## TASK TO CARRY OUT
Which lines below fall between the one containing "응하자 지난 2일 이 전" and the one containing "후 1시 이 전 위원장을 불"? Repeat them exactly, counting both of those lines, and add nothing else.
Segment Start: EXCERPTED RECORDS
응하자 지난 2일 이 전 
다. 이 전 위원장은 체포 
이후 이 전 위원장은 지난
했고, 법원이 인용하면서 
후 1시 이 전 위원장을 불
Segment End: EXCERPTED RECORDS
Segment Start: EXCERPTED RECORDS
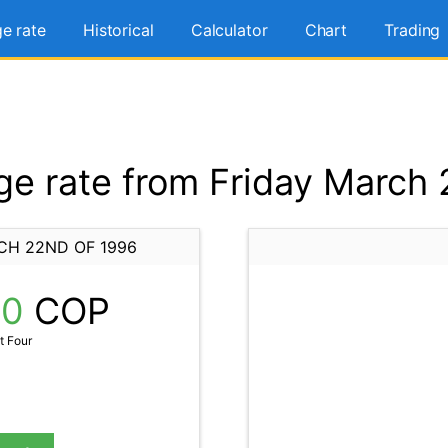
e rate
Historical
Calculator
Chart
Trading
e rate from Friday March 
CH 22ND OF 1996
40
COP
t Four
Segment End: EXCERPTED RECORDS
## RESPONSE
응하자 지난 2일 이 전 
다. 이 전 위원장은 체포 
이후 이 전 위원장은 지난
했고, 법원이 인용하면서 
후 1시 이 전 위원장을 불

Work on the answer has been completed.